======== Recorded information

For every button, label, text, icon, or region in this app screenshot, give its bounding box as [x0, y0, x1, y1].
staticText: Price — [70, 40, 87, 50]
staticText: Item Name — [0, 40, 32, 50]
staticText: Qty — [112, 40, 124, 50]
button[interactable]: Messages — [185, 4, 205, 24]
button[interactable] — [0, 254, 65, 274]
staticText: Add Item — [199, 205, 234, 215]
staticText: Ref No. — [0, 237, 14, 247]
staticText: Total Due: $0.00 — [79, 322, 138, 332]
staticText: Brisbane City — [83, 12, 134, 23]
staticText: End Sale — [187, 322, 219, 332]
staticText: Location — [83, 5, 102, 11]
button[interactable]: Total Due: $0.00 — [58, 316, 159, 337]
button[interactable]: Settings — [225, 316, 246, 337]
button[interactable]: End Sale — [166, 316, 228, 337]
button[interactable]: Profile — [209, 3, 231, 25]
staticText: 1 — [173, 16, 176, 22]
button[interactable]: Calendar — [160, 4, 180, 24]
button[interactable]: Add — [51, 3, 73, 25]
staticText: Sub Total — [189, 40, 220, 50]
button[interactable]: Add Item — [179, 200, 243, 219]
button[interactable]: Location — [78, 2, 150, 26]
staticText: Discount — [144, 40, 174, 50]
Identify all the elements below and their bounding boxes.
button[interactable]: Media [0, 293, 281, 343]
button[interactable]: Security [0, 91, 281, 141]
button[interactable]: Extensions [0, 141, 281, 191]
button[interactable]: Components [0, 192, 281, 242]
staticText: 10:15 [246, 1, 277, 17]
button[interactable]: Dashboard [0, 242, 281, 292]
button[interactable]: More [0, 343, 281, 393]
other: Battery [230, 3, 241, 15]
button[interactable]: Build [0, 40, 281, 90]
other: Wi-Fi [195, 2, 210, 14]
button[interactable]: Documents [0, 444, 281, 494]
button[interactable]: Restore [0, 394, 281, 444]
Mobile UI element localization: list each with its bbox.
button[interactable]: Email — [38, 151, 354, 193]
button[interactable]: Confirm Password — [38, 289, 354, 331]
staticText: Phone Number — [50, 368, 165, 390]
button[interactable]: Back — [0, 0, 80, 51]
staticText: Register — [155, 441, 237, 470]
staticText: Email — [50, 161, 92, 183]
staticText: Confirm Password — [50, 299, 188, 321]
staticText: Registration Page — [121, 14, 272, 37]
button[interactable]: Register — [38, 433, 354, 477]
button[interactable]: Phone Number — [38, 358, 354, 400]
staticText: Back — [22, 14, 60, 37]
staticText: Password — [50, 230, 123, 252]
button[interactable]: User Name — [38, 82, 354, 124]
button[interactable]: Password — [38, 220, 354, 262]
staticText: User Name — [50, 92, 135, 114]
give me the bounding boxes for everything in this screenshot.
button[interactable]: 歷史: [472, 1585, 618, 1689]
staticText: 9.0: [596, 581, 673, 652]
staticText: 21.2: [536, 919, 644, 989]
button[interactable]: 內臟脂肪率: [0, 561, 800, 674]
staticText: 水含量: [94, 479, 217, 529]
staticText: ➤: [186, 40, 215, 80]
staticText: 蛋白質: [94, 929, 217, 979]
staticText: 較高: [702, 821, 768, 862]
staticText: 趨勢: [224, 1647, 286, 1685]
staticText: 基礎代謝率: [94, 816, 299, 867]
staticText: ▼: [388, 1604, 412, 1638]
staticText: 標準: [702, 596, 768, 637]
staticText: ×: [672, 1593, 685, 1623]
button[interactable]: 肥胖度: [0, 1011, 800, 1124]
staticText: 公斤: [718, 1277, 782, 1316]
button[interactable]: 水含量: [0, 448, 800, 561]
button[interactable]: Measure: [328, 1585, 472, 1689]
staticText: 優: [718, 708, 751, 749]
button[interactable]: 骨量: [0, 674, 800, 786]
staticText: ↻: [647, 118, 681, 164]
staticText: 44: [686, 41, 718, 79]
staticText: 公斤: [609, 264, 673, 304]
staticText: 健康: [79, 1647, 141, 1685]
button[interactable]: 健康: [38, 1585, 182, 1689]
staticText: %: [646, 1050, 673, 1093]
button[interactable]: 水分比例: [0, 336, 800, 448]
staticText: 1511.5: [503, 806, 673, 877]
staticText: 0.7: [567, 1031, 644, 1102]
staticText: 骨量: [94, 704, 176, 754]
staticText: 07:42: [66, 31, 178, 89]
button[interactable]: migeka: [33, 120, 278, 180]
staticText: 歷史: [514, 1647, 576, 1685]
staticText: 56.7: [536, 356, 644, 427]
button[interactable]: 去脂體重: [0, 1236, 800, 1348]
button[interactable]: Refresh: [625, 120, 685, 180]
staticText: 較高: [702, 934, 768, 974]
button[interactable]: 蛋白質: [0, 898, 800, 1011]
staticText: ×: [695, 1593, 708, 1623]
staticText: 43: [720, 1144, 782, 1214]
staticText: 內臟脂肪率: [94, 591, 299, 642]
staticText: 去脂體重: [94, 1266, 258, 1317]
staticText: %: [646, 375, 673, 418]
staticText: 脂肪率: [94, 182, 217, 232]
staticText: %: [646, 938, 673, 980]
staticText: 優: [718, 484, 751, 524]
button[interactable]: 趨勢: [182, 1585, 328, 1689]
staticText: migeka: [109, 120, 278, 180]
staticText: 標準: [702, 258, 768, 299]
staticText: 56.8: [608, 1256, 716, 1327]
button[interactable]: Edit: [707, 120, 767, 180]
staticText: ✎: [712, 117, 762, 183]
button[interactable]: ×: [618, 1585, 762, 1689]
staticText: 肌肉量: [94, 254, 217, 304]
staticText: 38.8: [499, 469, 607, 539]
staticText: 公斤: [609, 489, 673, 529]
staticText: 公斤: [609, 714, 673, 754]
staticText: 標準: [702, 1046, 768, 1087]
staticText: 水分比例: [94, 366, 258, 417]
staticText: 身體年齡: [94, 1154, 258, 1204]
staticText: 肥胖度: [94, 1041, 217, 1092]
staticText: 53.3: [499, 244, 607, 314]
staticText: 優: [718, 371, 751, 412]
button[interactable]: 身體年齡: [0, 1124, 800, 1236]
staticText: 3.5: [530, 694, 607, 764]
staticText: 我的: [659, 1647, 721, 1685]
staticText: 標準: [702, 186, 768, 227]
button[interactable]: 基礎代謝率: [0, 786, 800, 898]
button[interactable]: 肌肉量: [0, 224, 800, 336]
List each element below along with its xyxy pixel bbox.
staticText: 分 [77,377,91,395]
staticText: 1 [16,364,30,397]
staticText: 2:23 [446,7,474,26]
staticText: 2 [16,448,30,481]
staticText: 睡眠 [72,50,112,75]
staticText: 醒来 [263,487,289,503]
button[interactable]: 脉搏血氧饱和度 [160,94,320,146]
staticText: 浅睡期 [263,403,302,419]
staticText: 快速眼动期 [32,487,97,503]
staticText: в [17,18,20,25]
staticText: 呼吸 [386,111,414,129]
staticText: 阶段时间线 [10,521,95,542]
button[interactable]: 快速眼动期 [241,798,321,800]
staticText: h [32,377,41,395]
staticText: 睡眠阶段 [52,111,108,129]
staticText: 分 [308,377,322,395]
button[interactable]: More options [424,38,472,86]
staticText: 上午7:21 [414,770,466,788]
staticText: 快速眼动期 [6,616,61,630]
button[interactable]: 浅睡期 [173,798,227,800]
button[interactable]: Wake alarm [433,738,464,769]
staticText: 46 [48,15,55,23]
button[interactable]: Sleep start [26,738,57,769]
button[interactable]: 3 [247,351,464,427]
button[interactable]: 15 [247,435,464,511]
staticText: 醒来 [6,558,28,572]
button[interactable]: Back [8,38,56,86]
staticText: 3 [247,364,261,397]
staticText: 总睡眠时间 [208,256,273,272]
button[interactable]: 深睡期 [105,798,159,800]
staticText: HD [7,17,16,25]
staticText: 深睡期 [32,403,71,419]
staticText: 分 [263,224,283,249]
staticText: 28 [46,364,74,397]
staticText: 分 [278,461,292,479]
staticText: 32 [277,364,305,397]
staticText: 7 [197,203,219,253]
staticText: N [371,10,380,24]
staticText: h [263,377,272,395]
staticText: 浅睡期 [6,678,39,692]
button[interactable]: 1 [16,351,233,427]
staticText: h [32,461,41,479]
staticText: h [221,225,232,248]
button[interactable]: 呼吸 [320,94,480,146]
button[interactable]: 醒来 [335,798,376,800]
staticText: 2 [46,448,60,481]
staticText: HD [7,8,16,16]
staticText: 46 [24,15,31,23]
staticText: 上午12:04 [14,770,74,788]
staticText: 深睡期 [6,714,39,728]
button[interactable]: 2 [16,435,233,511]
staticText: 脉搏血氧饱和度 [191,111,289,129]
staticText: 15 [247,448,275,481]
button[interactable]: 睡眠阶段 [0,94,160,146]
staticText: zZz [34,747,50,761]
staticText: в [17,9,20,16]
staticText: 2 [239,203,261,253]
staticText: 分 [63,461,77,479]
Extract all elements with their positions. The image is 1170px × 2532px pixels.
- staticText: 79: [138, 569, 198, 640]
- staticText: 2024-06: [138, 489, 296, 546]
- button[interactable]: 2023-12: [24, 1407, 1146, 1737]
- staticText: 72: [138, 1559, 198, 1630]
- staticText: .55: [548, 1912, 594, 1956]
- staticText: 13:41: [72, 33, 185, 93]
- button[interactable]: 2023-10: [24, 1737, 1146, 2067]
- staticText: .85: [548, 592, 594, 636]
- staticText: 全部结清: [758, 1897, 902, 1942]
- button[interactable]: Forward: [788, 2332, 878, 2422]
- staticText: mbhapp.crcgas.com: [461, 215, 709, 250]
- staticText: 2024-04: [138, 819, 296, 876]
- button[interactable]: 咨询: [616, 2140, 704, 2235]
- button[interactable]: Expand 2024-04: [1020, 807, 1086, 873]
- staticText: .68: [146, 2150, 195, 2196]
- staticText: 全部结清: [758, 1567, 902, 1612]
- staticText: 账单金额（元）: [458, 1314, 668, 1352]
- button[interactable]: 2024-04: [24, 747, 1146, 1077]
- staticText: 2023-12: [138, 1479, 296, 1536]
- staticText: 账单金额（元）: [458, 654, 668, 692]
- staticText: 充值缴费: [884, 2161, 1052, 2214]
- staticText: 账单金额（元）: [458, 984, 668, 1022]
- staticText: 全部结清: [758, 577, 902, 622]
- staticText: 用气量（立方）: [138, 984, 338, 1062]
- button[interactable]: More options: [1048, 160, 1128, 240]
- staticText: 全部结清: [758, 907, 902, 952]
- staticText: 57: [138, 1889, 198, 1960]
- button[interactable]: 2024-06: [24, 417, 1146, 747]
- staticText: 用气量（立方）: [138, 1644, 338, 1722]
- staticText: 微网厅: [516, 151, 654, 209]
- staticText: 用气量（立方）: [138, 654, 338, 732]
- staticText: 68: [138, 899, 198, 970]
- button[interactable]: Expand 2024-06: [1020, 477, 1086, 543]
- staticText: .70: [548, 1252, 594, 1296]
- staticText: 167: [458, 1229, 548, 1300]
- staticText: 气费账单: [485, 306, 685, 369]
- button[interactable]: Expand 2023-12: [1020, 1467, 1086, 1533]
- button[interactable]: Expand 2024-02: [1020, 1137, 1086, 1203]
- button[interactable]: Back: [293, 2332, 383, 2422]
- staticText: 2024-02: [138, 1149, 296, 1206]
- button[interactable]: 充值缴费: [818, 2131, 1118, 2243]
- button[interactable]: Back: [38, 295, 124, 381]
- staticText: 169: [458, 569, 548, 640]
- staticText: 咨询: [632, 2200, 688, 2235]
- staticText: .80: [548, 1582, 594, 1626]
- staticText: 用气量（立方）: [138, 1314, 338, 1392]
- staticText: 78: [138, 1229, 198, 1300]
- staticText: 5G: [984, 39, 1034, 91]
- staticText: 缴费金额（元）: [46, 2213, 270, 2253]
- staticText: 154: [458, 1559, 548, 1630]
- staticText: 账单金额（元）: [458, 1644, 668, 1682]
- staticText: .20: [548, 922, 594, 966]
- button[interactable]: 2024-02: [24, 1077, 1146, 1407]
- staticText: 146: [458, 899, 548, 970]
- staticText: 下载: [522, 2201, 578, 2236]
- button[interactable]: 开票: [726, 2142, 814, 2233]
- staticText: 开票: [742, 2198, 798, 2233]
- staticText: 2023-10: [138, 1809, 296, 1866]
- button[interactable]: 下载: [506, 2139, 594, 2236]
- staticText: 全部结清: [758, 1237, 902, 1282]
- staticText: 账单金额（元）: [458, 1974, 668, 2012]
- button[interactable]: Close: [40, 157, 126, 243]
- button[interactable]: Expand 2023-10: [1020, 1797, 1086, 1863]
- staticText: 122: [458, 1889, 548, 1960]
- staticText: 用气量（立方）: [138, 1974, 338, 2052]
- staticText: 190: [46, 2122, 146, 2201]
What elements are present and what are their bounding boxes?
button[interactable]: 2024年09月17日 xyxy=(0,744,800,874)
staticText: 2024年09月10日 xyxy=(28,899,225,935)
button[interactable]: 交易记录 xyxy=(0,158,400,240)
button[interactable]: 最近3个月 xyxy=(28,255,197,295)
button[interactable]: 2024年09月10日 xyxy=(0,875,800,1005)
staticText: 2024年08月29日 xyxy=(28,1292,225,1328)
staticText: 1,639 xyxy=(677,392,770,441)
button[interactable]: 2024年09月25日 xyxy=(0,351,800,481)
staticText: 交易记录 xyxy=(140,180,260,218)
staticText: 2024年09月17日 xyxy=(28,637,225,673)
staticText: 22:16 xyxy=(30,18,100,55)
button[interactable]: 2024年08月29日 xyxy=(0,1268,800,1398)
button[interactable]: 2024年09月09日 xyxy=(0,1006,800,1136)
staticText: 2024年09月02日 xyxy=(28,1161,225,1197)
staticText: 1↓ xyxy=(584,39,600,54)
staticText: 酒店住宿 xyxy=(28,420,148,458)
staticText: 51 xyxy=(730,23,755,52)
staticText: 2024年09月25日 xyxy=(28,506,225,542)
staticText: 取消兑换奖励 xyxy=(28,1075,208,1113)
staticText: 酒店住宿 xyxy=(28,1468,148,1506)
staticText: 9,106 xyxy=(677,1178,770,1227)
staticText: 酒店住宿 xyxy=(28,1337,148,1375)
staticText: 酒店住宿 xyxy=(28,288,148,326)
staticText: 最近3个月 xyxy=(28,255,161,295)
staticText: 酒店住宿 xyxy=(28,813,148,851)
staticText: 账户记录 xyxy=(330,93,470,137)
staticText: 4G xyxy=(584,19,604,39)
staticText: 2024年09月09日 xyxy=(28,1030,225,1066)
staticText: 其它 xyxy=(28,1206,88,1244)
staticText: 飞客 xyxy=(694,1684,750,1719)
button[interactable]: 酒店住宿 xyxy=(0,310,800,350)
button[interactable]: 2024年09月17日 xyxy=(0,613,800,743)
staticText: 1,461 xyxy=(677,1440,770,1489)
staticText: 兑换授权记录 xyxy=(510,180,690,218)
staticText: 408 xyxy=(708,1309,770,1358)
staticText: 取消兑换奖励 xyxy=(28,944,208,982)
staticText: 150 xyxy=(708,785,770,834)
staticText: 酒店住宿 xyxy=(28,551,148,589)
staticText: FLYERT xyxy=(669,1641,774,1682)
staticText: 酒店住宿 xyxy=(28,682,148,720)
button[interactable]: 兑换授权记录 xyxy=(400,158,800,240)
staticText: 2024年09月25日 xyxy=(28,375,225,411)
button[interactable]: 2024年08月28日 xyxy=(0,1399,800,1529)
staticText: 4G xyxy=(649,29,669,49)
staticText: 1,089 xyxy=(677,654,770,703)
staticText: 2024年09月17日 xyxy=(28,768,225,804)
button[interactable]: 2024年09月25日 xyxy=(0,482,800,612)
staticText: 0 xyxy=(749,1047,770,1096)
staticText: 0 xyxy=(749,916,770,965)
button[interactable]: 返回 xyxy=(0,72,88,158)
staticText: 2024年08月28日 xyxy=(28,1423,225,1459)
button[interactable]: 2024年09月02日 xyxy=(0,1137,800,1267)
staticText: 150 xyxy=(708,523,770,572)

================

* [What needs to be done] Copy out every line above where "脉搏血氧饱和度" is present.

* [Exercise result]
button[interactable]: 脉搏血氧饱和度 [160,94,320,146]
staticText: 脉搏血氧饱和度 [191,111,289,129]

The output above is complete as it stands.